[Task instructions] Return the lines below that carry the word "Contact".

=== The data ===

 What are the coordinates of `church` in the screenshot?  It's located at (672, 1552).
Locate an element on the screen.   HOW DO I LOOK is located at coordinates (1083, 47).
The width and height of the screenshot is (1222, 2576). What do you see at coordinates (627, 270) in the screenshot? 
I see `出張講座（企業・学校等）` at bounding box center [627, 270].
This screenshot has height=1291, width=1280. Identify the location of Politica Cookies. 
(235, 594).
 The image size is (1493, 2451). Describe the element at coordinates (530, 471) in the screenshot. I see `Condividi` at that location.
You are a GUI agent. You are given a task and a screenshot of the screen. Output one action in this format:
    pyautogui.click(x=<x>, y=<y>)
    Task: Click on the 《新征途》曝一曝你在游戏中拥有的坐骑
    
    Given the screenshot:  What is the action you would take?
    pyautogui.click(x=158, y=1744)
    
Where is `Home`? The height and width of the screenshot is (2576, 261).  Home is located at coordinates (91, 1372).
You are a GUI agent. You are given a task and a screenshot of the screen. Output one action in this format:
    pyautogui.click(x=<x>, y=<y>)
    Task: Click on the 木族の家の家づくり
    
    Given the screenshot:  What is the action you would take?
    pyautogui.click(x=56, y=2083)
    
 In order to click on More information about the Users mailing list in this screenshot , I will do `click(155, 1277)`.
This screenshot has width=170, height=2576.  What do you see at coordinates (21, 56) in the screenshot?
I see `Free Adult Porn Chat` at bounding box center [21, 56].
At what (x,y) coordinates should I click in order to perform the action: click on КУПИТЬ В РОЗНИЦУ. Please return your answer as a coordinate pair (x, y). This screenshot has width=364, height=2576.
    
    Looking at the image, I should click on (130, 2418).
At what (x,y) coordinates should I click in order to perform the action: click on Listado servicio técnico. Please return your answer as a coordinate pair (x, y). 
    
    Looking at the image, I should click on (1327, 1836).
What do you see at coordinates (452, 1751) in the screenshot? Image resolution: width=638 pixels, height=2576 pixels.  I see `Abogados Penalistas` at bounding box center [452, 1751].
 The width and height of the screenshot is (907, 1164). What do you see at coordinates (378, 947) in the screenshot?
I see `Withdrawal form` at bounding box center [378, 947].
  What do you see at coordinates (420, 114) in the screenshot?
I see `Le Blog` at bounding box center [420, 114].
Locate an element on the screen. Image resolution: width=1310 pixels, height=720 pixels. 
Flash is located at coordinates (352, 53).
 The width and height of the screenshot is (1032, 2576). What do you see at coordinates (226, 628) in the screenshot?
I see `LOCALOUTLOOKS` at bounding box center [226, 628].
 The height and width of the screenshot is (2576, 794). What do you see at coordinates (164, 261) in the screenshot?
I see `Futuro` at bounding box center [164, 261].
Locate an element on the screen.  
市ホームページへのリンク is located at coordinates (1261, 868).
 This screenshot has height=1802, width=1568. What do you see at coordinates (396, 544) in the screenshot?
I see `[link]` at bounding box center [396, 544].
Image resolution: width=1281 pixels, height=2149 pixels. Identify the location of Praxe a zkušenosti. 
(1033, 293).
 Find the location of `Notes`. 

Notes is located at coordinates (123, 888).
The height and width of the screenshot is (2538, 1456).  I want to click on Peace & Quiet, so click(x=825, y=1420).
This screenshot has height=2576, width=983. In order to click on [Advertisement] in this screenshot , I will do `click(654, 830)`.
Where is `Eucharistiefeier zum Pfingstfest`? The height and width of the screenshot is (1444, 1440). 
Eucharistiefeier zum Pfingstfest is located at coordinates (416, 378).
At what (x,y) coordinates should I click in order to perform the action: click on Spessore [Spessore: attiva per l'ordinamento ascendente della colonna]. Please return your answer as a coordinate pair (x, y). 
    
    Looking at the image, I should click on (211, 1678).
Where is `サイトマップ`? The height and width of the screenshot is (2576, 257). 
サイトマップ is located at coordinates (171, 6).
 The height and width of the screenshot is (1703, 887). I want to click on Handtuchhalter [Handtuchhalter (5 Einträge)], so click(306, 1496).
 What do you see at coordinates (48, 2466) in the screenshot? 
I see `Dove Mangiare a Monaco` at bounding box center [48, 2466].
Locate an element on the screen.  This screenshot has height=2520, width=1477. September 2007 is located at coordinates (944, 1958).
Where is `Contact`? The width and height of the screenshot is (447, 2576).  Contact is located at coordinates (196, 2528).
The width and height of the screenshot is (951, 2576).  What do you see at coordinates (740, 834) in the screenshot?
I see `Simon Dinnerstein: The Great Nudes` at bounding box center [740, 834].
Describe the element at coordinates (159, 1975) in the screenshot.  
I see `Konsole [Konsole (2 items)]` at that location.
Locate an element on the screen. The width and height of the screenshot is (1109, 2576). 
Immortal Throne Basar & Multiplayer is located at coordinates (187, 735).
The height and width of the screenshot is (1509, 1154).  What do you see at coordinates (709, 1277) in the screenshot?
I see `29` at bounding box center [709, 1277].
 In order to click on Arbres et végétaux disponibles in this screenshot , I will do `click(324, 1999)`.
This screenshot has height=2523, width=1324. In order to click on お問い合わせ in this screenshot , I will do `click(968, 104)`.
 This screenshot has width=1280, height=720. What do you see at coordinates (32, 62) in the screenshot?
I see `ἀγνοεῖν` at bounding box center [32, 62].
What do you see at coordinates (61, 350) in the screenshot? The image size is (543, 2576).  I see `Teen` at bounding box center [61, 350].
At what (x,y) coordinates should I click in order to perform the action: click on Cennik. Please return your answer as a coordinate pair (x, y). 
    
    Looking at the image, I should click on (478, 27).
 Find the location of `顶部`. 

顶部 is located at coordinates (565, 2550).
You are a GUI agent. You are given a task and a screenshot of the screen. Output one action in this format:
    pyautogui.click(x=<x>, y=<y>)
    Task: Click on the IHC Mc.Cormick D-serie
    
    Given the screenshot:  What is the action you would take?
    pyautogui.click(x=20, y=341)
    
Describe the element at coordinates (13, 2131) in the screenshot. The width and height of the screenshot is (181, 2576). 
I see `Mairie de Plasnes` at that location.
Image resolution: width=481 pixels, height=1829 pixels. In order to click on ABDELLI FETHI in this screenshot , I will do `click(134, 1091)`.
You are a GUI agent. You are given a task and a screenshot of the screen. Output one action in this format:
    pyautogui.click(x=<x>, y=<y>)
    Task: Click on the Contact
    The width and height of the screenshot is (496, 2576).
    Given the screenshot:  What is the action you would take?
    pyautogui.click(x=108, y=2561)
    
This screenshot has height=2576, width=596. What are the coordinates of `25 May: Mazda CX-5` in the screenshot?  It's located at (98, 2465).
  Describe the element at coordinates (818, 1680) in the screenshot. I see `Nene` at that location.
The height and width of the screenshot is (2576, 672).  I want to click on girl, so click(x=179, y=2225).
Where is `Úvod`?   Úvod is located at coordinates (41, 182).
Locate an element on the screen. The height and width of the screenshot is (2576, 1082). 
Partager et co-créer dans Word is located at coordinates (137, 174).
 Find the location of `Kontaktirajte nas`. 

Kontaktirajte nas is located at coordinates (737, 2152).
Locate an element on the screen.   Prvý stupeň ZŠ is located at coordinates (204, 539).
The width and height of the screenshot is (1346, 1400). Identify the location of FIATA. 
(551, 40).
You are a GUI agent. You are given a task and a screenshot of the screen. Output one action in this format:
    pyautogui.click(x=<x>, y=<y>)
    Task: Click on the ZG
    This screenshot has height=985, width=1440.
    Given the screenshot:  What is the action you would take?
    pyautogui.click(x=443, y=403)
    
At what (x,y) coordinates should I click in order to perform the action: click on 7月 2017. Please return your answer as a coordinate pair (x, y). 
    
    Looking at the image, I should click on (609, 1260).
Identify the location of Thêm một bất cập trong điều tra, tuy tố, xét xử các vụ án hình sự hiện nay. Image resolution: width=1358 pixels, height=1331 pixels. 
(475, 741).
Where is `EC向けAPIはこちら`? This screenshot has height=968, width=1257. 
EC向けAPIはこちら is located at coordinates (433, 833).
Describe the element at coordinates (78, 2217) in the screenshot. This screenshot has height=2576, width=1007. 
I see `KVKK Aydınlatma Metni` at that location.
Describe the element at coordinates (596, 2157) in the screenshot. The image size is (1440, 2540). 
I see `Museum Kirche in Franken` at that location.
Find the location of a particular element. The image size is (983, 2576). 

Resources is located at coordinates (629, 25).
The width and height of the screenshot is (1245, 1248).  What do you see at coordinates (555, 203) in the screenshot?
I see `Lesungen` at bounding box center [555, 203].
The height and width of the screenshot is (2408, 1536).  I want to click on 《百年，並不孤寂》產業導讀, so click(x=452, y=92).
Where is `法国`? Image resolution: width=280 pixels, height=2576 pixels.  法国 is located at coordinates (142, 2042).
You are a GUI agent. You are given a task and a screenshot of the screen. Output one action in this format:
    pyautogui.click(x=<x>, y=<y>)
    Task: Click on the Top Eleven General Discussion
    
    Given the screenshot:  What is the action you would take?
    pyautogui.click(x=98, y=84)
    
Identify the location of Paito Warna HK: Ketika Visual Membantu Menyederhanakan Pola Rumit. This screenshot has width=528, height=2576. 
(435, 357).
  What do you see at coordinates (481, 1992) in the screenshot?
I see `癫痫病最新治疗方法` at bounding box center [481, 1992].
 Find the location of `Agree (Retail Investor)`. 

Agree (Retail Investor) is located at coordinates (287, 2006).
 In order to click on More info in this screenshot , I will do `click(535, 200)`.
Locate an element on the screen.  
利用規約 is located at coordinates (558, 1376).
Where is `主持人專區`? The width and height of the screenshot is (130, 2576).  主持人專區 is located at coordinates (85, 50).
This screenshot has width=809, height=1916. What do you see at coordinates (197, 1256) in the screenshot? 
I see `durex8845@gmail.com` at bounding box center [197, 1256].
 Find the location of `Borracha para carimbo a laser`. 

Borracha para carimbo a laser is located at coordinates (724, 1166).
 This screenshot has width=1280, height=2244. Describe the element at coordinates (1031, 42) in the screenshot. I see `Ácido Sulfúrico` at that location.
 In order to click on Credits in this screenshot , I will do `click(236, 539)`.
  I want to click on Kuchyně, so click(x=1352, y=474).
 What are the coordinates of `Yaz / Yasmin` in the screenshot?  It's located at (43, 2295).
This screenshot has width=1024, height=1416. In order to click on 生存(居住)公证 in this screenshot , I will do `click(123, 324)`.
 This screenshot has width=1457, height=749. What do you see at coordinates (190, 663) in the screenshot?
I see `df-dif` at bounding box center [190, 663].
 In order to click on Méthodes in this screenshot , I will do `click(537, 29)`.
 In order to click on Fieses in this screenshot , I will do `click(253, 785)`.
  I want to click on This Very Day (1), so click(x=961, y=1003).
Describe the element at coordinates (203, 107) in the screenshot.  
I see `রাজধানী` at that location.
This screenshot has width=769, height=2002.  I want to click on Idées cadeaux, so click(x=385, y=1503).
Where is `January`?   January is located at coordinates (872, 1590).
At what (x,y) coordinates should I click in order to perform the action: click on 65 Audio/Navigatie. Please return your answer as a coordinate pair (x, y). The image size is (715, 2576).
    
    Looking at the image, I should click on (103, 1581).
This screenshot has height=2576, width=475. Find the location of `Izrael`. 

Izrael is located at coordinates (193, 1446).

===

[Answer to this problem]
Where is `Contact`? The width and height of the screenshot is (447, 2576).  Contact is located at coordinates (196, 2528).
    Task: Click on the Contact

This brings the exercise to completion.